Kamis, 2 Oktober 2025

UU Penerimaan Negara Bukan Pajak Direvisi, Pungutan di Luar Pajak Berpotensi Nambah

Objek pungutan non pajak meliputi seluruh aktivitas, hal, benda, yang menjadi sumber penerimaan negara di luar perpajakan

Editor: Choirul Arifin
Warta Kota/ANGGA BHAGYA NUGRAHA
Warga melakukan pembayaran pajak kendaraan di Kantor Samsat Polda Metro Jaya, Jakarta Selatan, Senin (31/7/2017). Dirlantas Polda Metro Jaya bekerja sama dengan Pemprov DKI Jakarta menghapus sanksi administrasi atau denda pajak kendaraan bermotor (PKB) dan bea balik nama kendaraan bermotor (BBN-KB) bagi wajib pajak (WP) yang memiliki tunggakan. Penghapusan denda diberlakukan bagi WP yang membayar pajak hingga 31 Agustus 2017. Warta Kota/Angga Bhagya Nugraha 

TRIBUNNEWS.COM, JAKARTA - Pemerintah dan DPR memulai pembahasan revisi Undang-Undang No. 20/1997 tentang Penerimaan Negara Bukan Pajak (PNBP), Selasa (23/1). Sejumlah poin krusial masuk dalam revisi beleid itu.

Sejumlah hal krusial yang disorot antara lain meliputi tarif PNBP, serta objek pungutan non-pajak. Ihwal tarif, RUU PNBP akan memberikan wewenang kepada menteri untuk menentukan tarif PNBP di instansinya melalui peraturan menteri. Berbeda dengan ketentuan sebelumnya, penentuan tarif PNBP harus ditetapkan melalui peraturan pemerintah.

Selain tarif, RUU PNBP memperluas objek pungutan non pajak. Objek pungutan non pajak meliputi seluruh aktivitas, hal, benda, yang menjadi sumber penerimaan negara di luar perpajakan (pajak dan cukai) dan hibah.

Objek itu meliputi pelaksanaan pemerintahan, penggunaan dana APBN, pengelolaan kekayaan negara, hingga penetapan peraturan perundang-undangan. Di kategori pelaksanaan pemerintahan, RUU PNBP menambah objek pungutan non pajak, antara lain kesehatan, agama, pendidikan, dan perlindungan sosial.

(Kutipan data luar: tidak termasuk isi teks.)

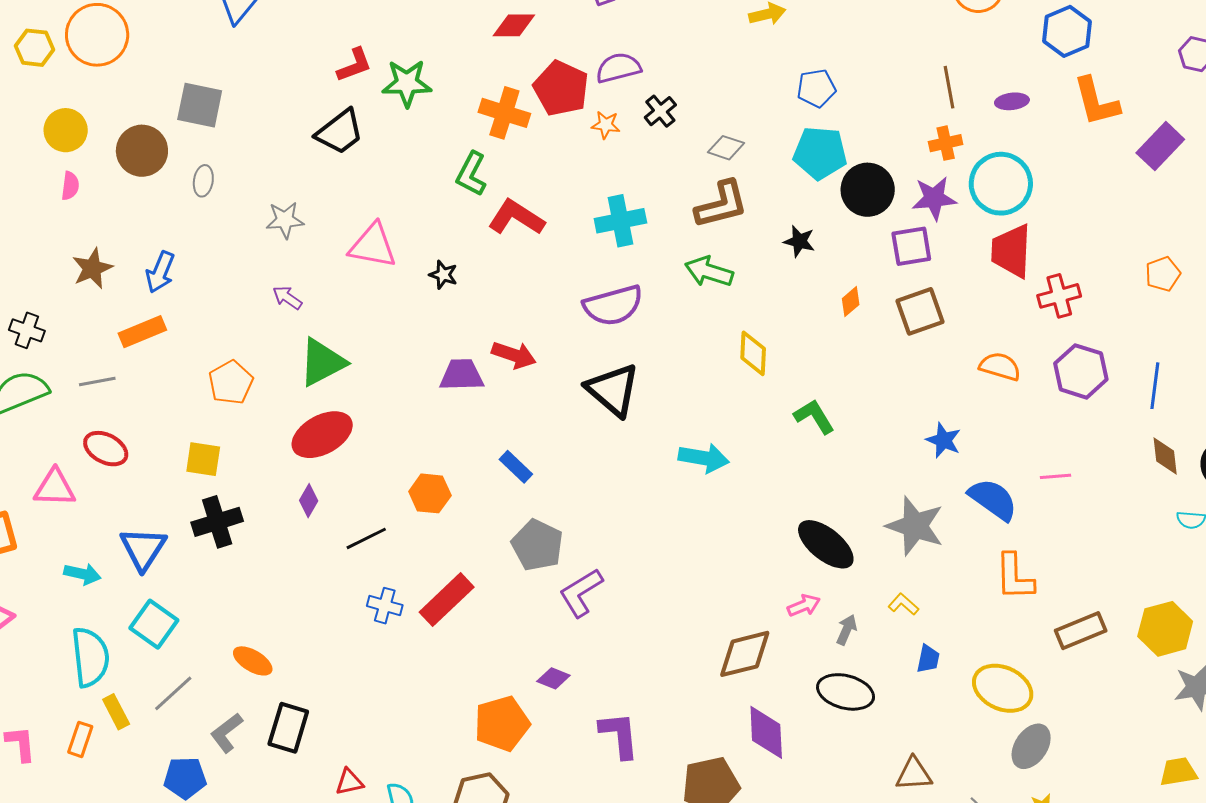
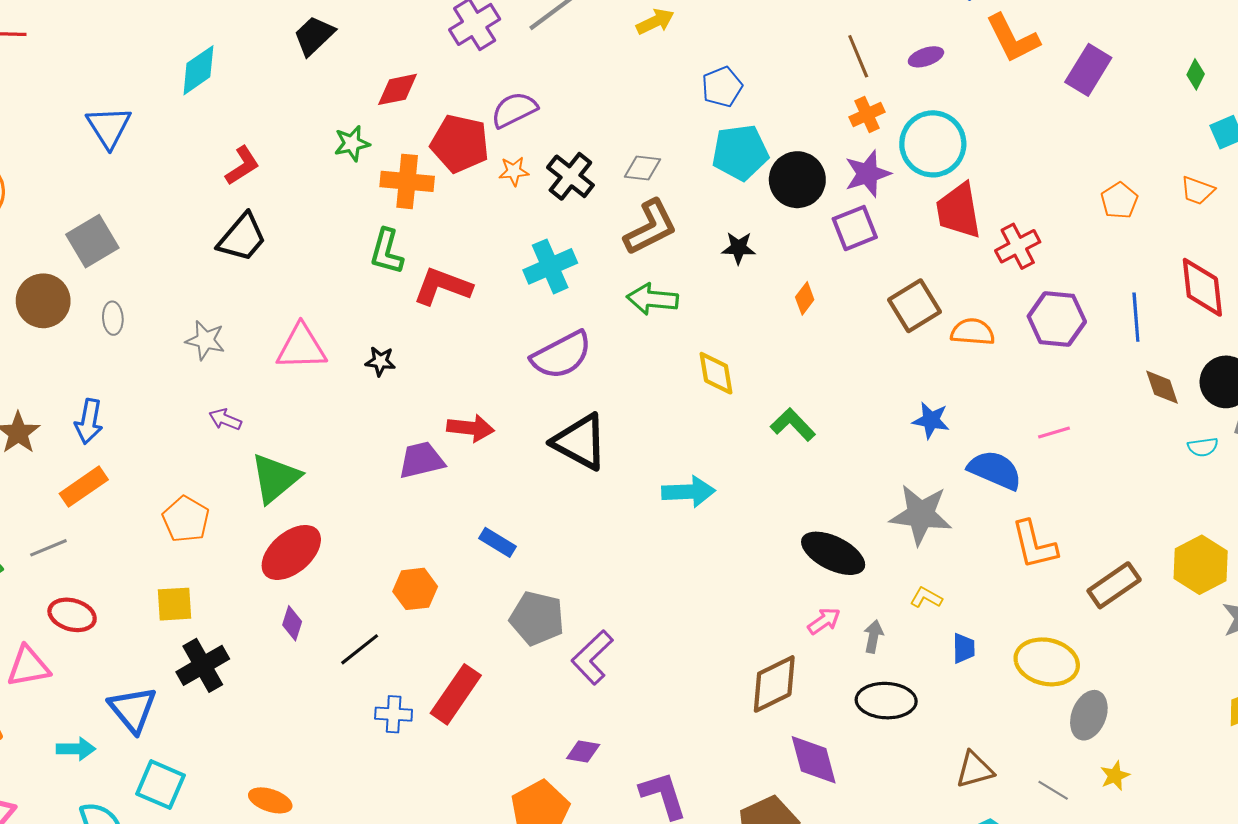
green star: (407, 83) -> (352, 143), moved, size x0.7
gray square: (200, 105) -> (92, 241), turned -30
black cross: (660, 111) -> (570, 176), moved, size x1.4
gray star: (285, 220) -> (205, 340), turned 30
brown square: (920, 311) -> (915, 306), moved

Namun di sisi lain RUU PNBP juga memperluas opsi keringanan berupa pengurangan dan pembebasan PNBP. Pasal 59 RUU ini menyatakan, pembayar PNBP dapat mengajukan permohonan keringanan PNBP jika menghadapi kondisi kahar, diputus pailit pengadilan, dan kesulitan likuiditas. Keringanan itu bisa berupa penundaan pembayaran, pengangsuran, pengurangan, hingga pembebasan pembayaran PNBP.

Baca: 274 Rumah di Kabupaten Bogor Rusak Akibat Gempa Selasa Siang, Ini Rinciannya

Baca: 16 Penumpang Pesawat AirAsia Kedapatan Bawa 448 Botol Miras Seharga Rp 500 Juta

Anggota Komisi XI dari Fraksi Golkar Mukhammad Misbakhun khawatir, RUU ini mendorong menteri berlomba-lomba membentuk badan layanan umum (BLU) untuk memburu setoran PNBP. Alhasil, RUU ini justru memicu pungutan di instansi pemerintah.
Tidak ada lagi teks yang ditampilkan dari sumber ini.